No obstante, es cierto, explica Damasio, que aquella específica compasión que parece que es solo humana, el afligimiento ante quien sufre un dolor de tipo psicológico, tarda más tiempo en establecerse en el cerebro que aquella otra, que parece compartida con los primates superiores, ante un dolor solo físico, cuyo mecanismo cerebral se muestra más ágil y automatizado.

De aquí se concluye que la compasión propiamente humana, ante el dolor psicológico, el altruismo recíproco, que llama Arsuaga, tiene que ser explícitamente enseñada y entrenada para que, en efecto, el hombre sea compasivo con el homo patiens, que decía V. Frankl. Es lo que mi padre hacía conmigo al querer fijar mi atención en los mendigos varados en la orilla de la calle y mostrarme lo cercano que se sentía siempre a aquellos que las estaban pasando putas en la vida.

La vida es un estado precario. Un inestable equilibrio. Militia est vita hominis super terram. Por eso, es preciso que los individuos anden bien aviados del cupiditas essendi y que además sepan comportarse compasivamente los unos con los otros. Así era mi padre.

Las sociedades que han descubierto que la compasión es un excelente mecanismo social de regulación de la vida, tienen más fácil alcanzar ese "mágico punto de equilibrio" en el que solo es posible no ya la vida a secas, estricta química, sino también la "vida buena" a la que el hombre aspira cuando ya no le basta solo "estar", sino que además necesita el plus del "bienestar" y del "sentido" que, más allá del imperativo "furor biótico", justifique su vida. 

***

P. S. para mi padre, cuya ausencia, con el paso del tiempo, más evidencia lo intensa que fue su presencia.

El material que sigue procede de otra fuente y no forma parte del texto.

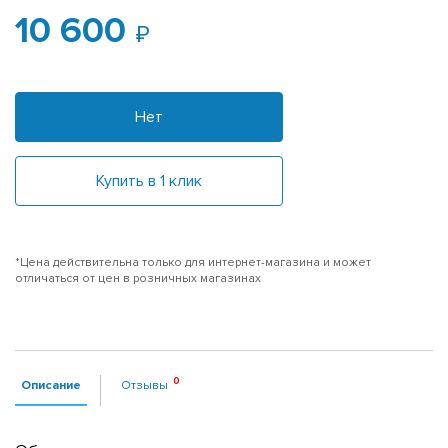
10 600
Нет
Купить в 1 клик
*Цена действительна только для интернет-магазина и может
отличаться от цен в розничных магазинах
Описание
Отзывы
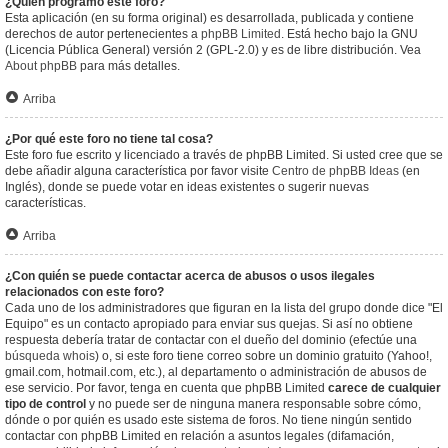
¿Quién programó este foro?
Esta aplicación (en su forma original) es desarrollada, publicada y contiene
derechos de autor pertenecientes a
phpBB Limited
. Está hecho bajo la GNU
(Licencia Pública General) versión 2 (GPL-2.0) y es de libre distribución. Vea
About phpBB
para más detalles.
Arriba
¿Por qué este foro no tiene tal cosa?
Este foro fue escrito y licenciado a través de phpBB Limited. Si usted cree que se
debe añadir alguna característica por favor visite
Centro de phpBB Ideas
(en
Inglés), donde se puede votar en ideas existentes o sugerir nuevas
características.
Arriba
¿Con quién se puede contactar acerca de abusos o usos ilegales
relacionados con este foro?
Cada uno de los administradores que figuran en la lista del grupo donde dice "El
Equipo" es un contacto apropiado para enviar sus quejas. Si así no obtiene
respuesta debería tratar de contactar con el dueño del dominio (efectúe una
búsqueda whois
) o, si este foro tiene correo sobre un dominio gratuito (Yahoo!,
gmail.com, hotmail.com, etc.), al departamento o administración de abusos de
ese servicio. Por favor, tenga en cuenta que phpBB Limited
carece de cualquier
tipo de control
y no puede ser de ninguna manera responsable sobre cómo,
dónde o por quién es usado este sistema de foros. No tiene ningún sentido
contactar con phpBB Limited en relación a asuntos legales (difamación,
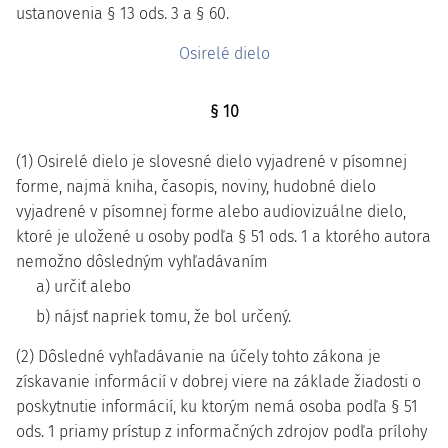
ustanovenia § 13 ods. 3 a § 60.
Osirelé dielo
§ 10
(1) Osirelé dielo je slovesné dielo vyjadrené v písomnej
forme, najmä kniha, časopis, noviny, hudobné dielo
vyjadrené v písomnej forme alebo audiovizuálne dielo,
ktoré je uložené u osoby podľa § 51 ods. 1 a ktorého autora
nemožno dôsledným vyhľadávaním
a) určiť alebo
b) nájsť napriek tomu, že bol určený.
(2) Dôsledné vyhľadávanie na účely tohto zákona je
získavanie informácií v dobrej viere na základe žiadosti o
poskytnutie informácií, ku ktorým nemá osoba podľa § 51
ods. 1 priamy prístup z informačných zdrojov podľa prílohy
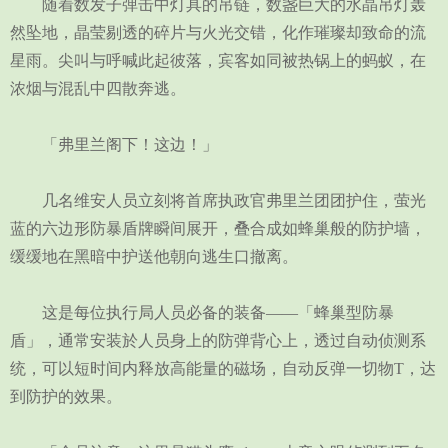
随着数发子弹击中灯具的吊链，数盏巨大的水晶吊灯轰
然坠地，晶莹剔透的碎片与火光交错，化作璀璨却致命的流
星雨。尖叫与呼喊此起彼落，宾客如同被热锅上的蚂蚁，在
浓烟与混乱中四散奔逃。
「弗里兰阁下！这边！」
几名维安人员立刻将首席执政官弗里兰团团护住，萤光
蓝的六边形防暴盾牌瞬间展开，叠合成如蜂巢般的防护墙，
缓缓地在黑暗中护送他朝向逃生口撤离。
这是每位执行局人员必备的装备——「蜂巢型防暴
盾」，通常安装於人员身上的防弹背心上，透过自动侦测系
统，可以短时间内释放高能量的磁场，自动反弹一切物T，达
到防护的效果。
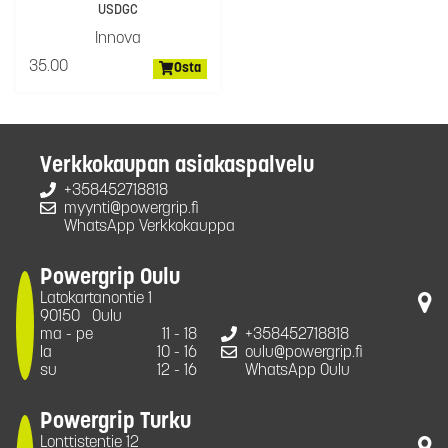
USDGC
Innova
35.00
Osta
Verkkokaupan asiakaspalvelu
+358452718818
myynti@powergrip.fi
WhatsApp Verkkokauppa
Powergrip Oulu
Latokartanontie 1
90150
Oulu
ma - pe
11 - 18
+358452718818
la
10 - 16
oulu@powergrip.fi
su
12 - 16
WhatsApp Oulu
Powergrip Turku
Lonttistentie 12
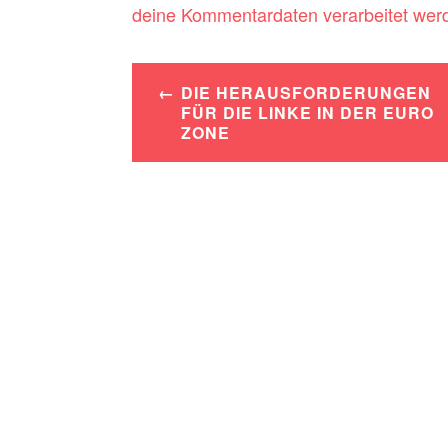
deine Kommentardaten verarbeitet wer
Beitrags-
DIE HERAUSFORDERUNGEN
Navigation
FÜR DIE LINKE IN DER EURO
ZONE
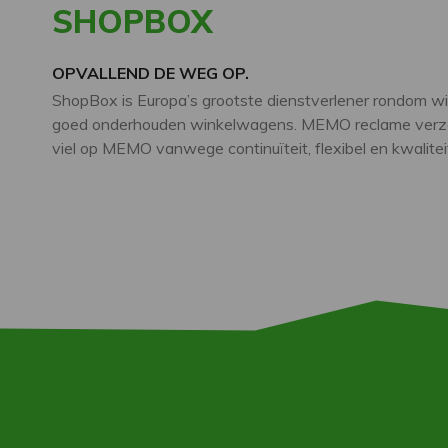
SHOPBOX
OPVALLEND DE WEG OP.
ShopBox is Europa’s grootste dienstverlener rondom 
goed onderhouden winkelwagens. MEMO reclame verzor
viel op MEMO vanwege continuïteit, flexibel en kwaliteit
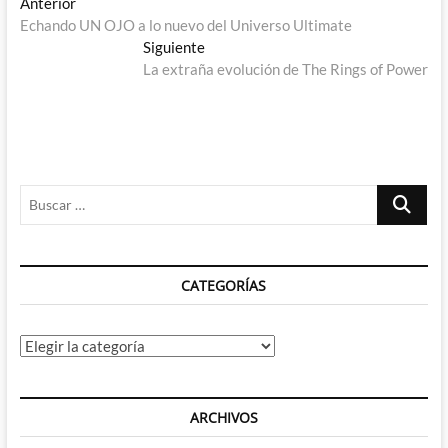
Navegación
Entrada
Anterior
anterior:
Echando UN OJO a lo nuevo del Universo Ultimate
de
Entrada
Siguiente
entradas
siguiente:
La extraña evolución de The Rings of Power
Buscar
…
CATEGORÍAS
Categorías
ARCHIVOS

Spinoza dijo que la vida era el impetuoso deseo de vivir, de querer ser lo que es. Unamuno, que ese deseo era el de ser yo y serlo para siempre. Su Augusto Pérez, como Prometeo en el aprisco, grita con denuedo: "Quiero vivir, quiero vivir. Quiero ser yo, quiero ser yo". Damasio, que este ímpetu no es la compostura intelectual del tardío y complejo cerebro el humano, sino un apremio orgánico, una prescripción genética dictada a cada célula, de la que la consciencia diligentemente se hace cargo. Y mi padre, que la compasión nace de haber experimentado en vida propia lo arduo que es el oficio de vivir. Además, hace falta tener un punto de inteligencia y de bondad para que la experiencia de la contrariedad no fermente en resentimiento ni en egoísmo, sino el compasión y altruismo. Mi padre lo tuvo.

P. S. para los padres de mis alumnos.

Quien vive una vida regalada -en la sociedad de la opulencia de hoy es frecuente entre los niños y los adolescentes- lo tiene mal para darse cuenta, ¡a tiempo!, de que la vida es esfuerzo y es trabajo, y de que, una vez emergidos de la naturaleza, el único empleo humanizador del "furor biótico", que en la adolescencia se desborda, es el que deviene de concebirse uno como su propio quehacer, como su propia empresa, como su propio novelista.